I picked up this habit from Chris Brogan who writes, "Every year, at the beginning of the year, choose 3 words that have personal meaning to you that you will use as guideposts for your chosen path forward in the coming year. Make the words such that they influence your choice of actions, encourage you to decide in favor of your goals, and guide you towards lasting results that you want to experience throughout the year."

Even though Chris suggests picking three words at the beginning of the year, he picks them earlier and posts them at the beginning of the year.

I've found that for me I do better if I begin the process at the beginning of the year.

Starting New Year's day I think about what three words I want to use in the coming year.

Chris shares strategies for choosing your words. Many of them are based on years that he tried something that didn't work.

I like words better than resolutions - but you can make resolutions too.

You can choose more than three words or use short phrases (I think last year mine were "Make it Yours", "Make it Theirs", "Make it You").
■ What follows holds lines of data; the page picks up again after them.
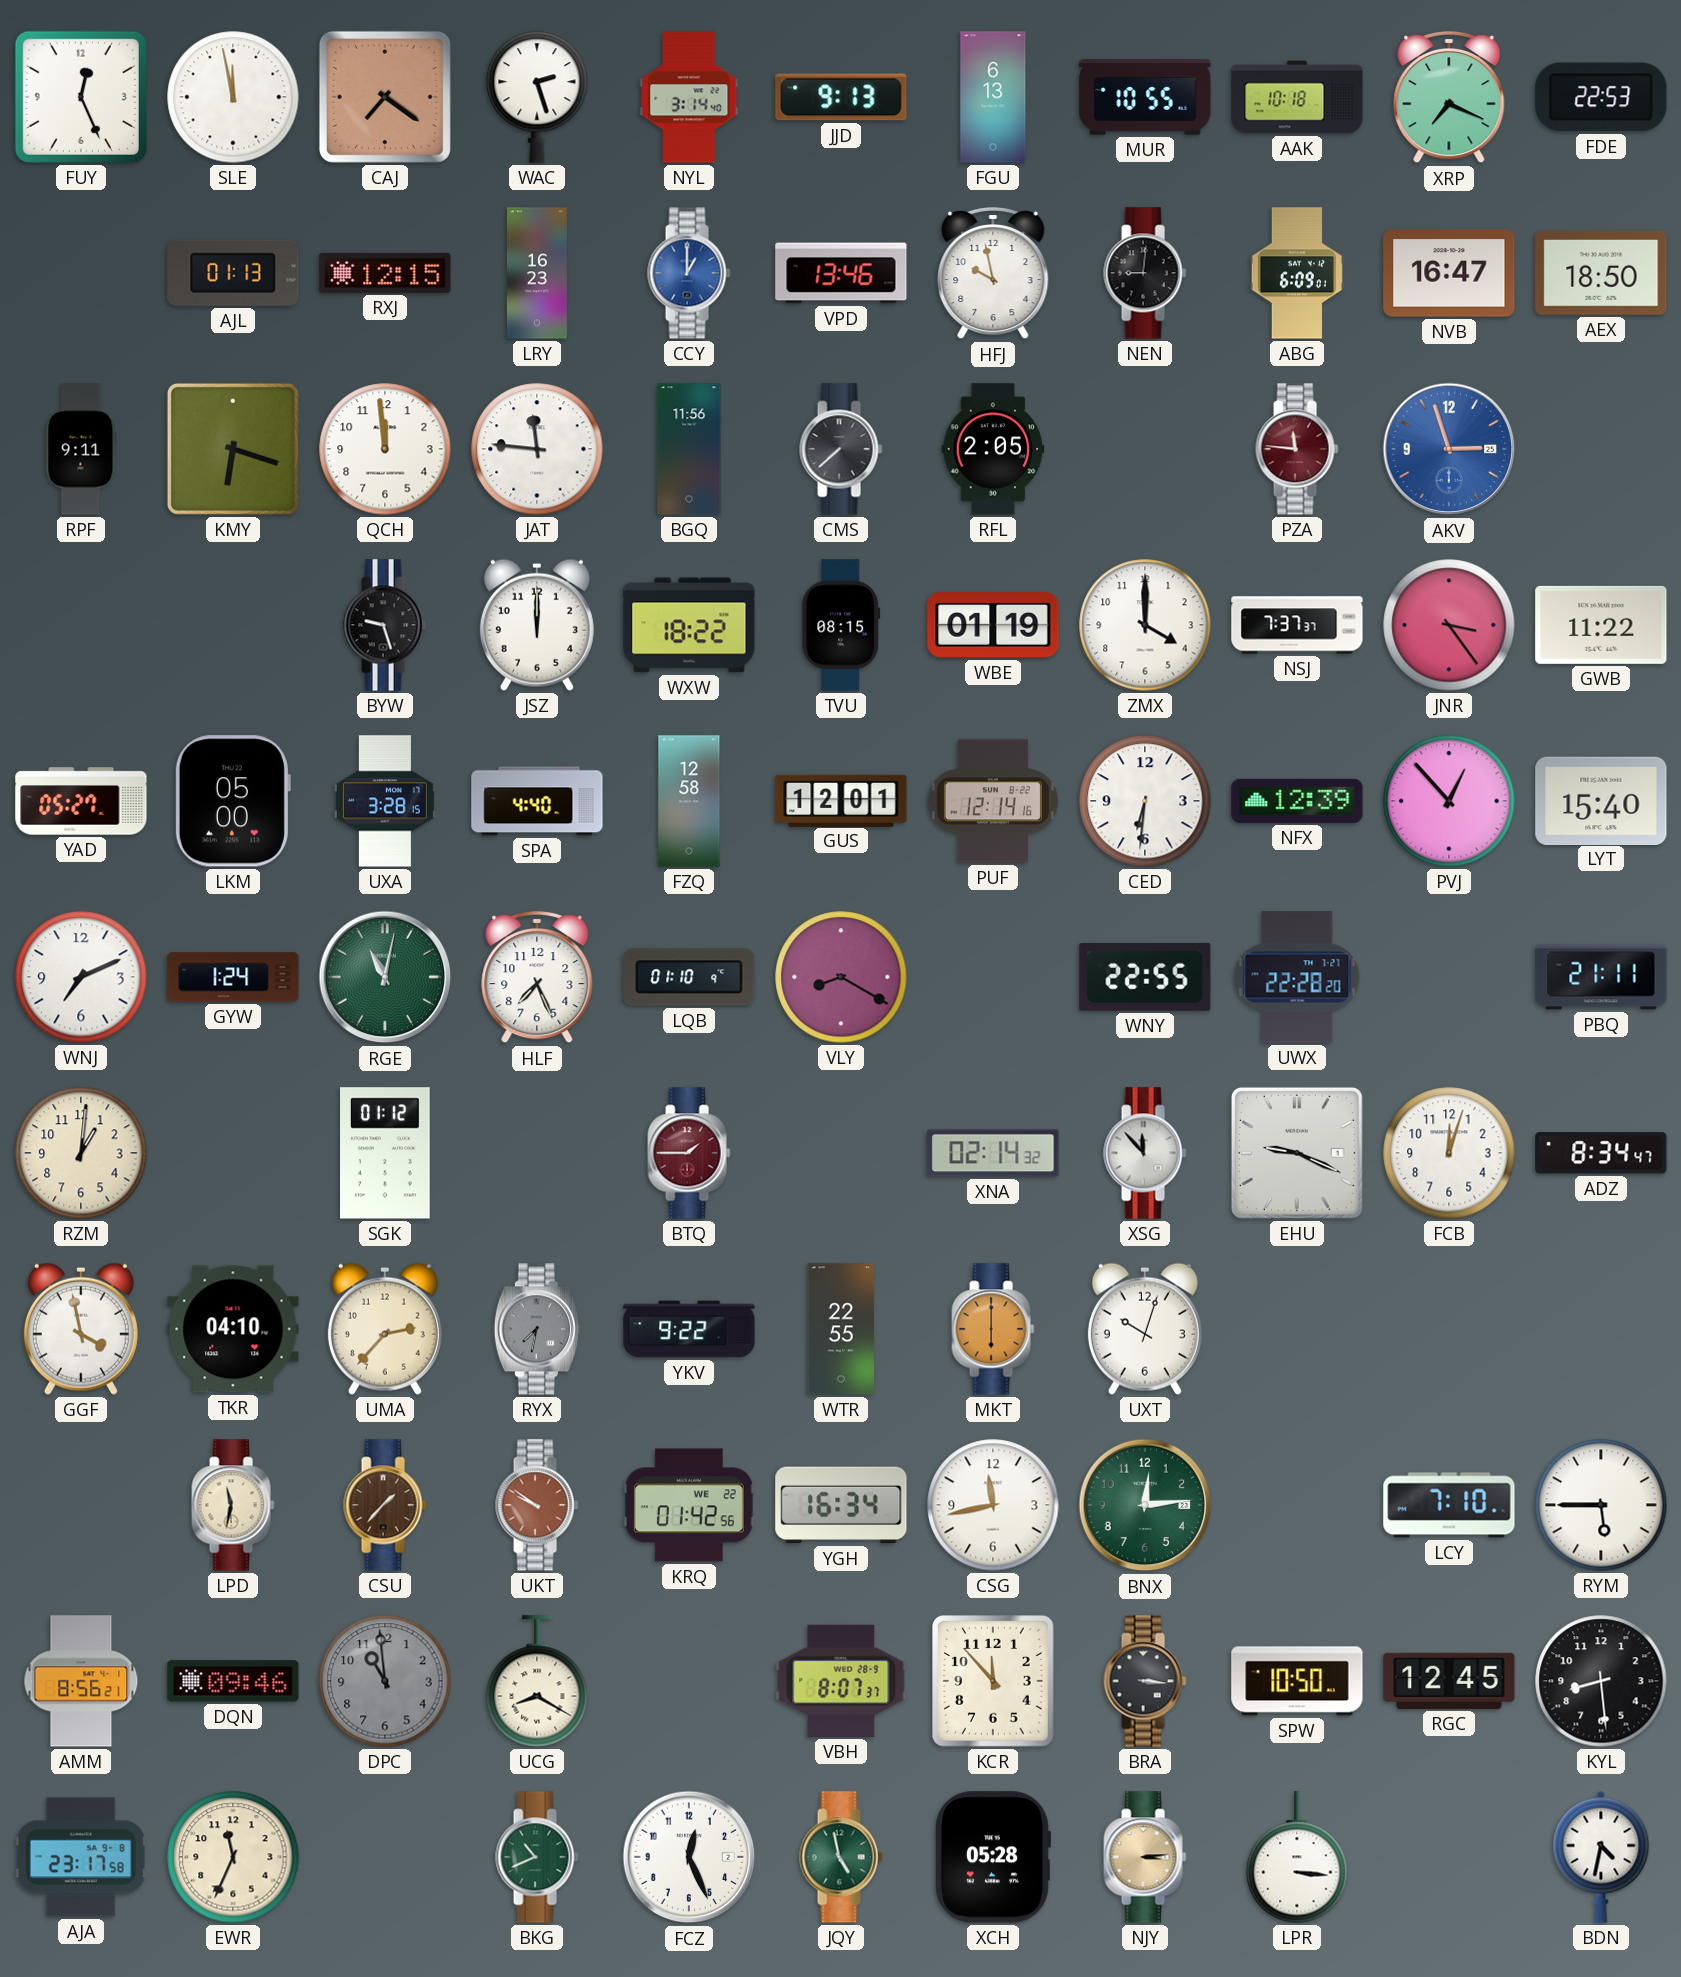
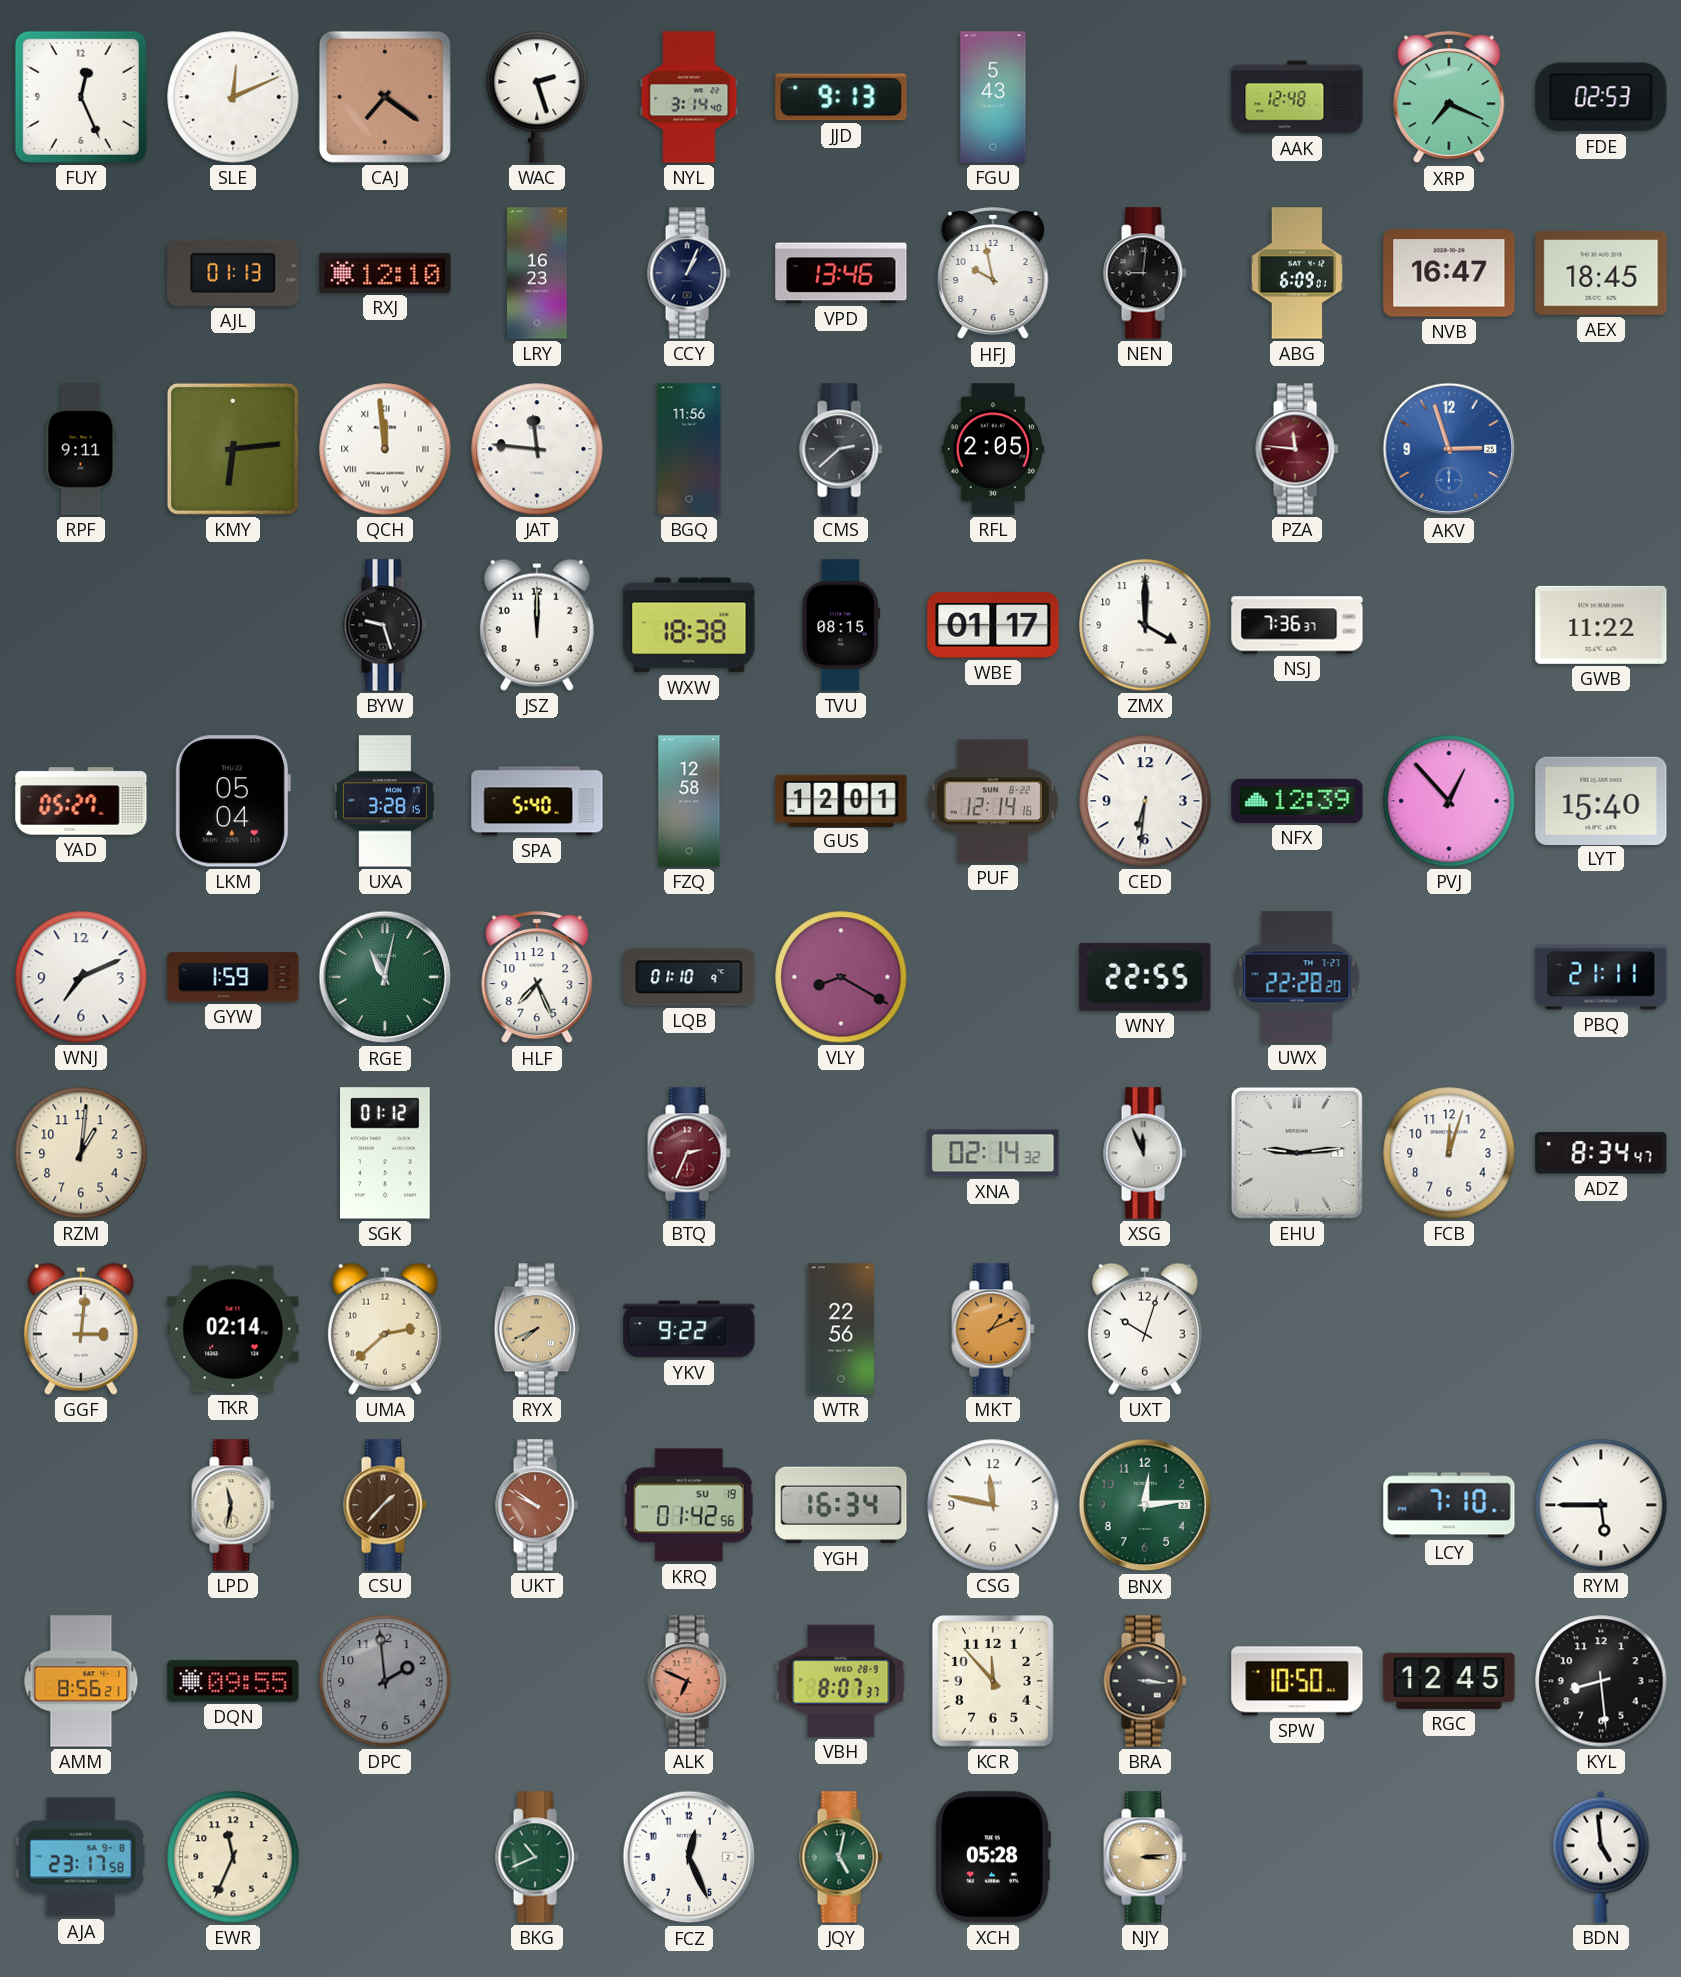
SLE: 11:58 -> 12:11
FGU: 6:13 -> 5:43
MUR: 10:55 -> none
AAK: 10:18 -> 12:48
FDE: 22:53 -> 02:53
RXJ: 12:15 -> 12:10
CCY: 1:00 -> 1:04
CCY dial: blue -> navy
AEX: 18:50 -> 18:45
KMY: 6:18 -> 6:14
QCH numerals: Arabic -> Roman
CMS: 7:38 -> 2:38
WXW: 18:22 -> 18:38
WBE: 01:19 -> 01:17
NSJ: 7:37 -> 7:36
JNR: 3:24 -> none
LKM: 05:00 -> 05:04
SPA: 4:40 -> 5:40
GYW: 1:24 -> 1:59
BTQ: 1:45 -> 2:34
XSG: 11:53 -> 11:56
EHU: 9:19 -> 9:14
GGF: 3:58 -> 3:01
TKR: 04:10 -> 02:14
UMA: 2:37 -> 2:38
RYX: 7:32 -> 7:41
RYX dial: grey -> champagne
WTR: 22:55 -> 22:56
MKT: 6:00 -> 1:11
KRQ date: WE 22 -> SU 19
CSG: 11:43 -> 11:47
DQN: 09:46 -> 09:55
DPC: 10:59 -> 1:59
UCG: 8:20 -> none
ALK: none -> 6:49
JQY: 4:58 -> 5:02
LPR: 3:16 -> none
BDN: 4:32 -> 4:59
Years ago I taught in the Upward Bound Program at Oberlin College. The original residential director stressed what were then referred to as the seven principles of blackness. You see them now called the seven principles of African Heritage or more commonly the seven principles of Kwanzaa.

When we took our students to an Upward Bound Olympics, they rallied around the cry "Kujichagulia" which means self-determination.

I considered taking three of the principles as my words for this year. They are all good principles to embrace and live by but these three stand out for me.

Ujima is collective work and responsibility. It tells us that we all live in the world together and build our community together. To me it means that we support social programs that help those that need them and we are generous in ways that may not directly benefit us. We look at the problems and challenges around us and realize that they are our problems as well. We spend some part of our time making the world around us better.

Nia is purpose. It has a particular meaning in the seven principles which may not seem to apply to me. It's what gave me pause about choosing these three words as I worried about co-opting something that had specific meaning and diluting it.

Kuumba is creativity. I love that I get to spend so much of my day on creative endeavors - but I need to dig deeper.

I love these principles and try to live "my versions" of them. But those aren't really the idea of three words. I'm not going to come to the end of the year and say, "that's it, I'm done thinking about others."

I think I've got my three words - I'll share my first word tomorrow.